Problem to solve:
Repeat the lines below exactly as written, please, from the line with "släpvagnsvikten" to the line with "På övriga ID", both lines included, and no others.

Supplied records section start

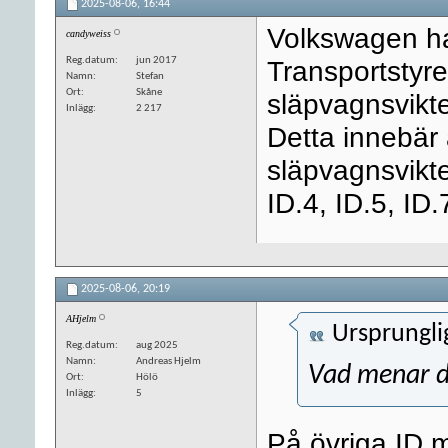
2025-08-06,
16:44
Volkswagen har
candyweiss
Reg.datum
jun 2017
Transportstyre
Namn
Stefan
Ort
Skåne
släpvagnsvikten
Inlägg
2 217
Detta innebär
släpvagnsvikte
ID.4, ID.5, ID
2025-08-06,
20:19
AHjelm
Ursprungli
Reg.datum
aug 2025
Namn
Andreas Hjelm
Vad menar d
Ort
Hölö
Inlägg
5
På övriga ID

Supplied records section end
Supplied records section start

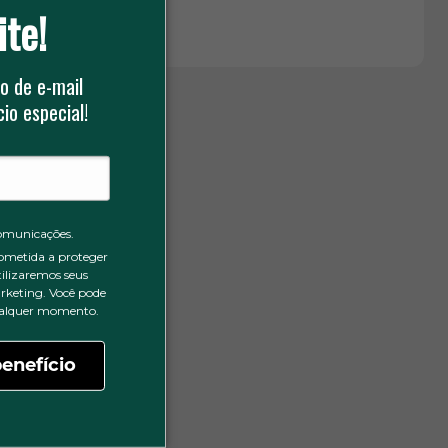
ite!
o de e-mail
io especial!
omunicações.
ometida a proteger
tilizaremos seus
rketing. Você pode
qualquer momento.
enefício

Supplied records section end

Answer for the task:
släpvagnsvikten
Inlägg
2 217
Detta innebär
släpvagnsvikte
ID.4, ID.5, ID
2025-08-06,
20:19
AHjelm
Ursprungli
Reg.datum
aug 2025
Namn
Andreas Hjelm
Vad menar d
Ort
Hölö
Inlägg
5
På övriga ID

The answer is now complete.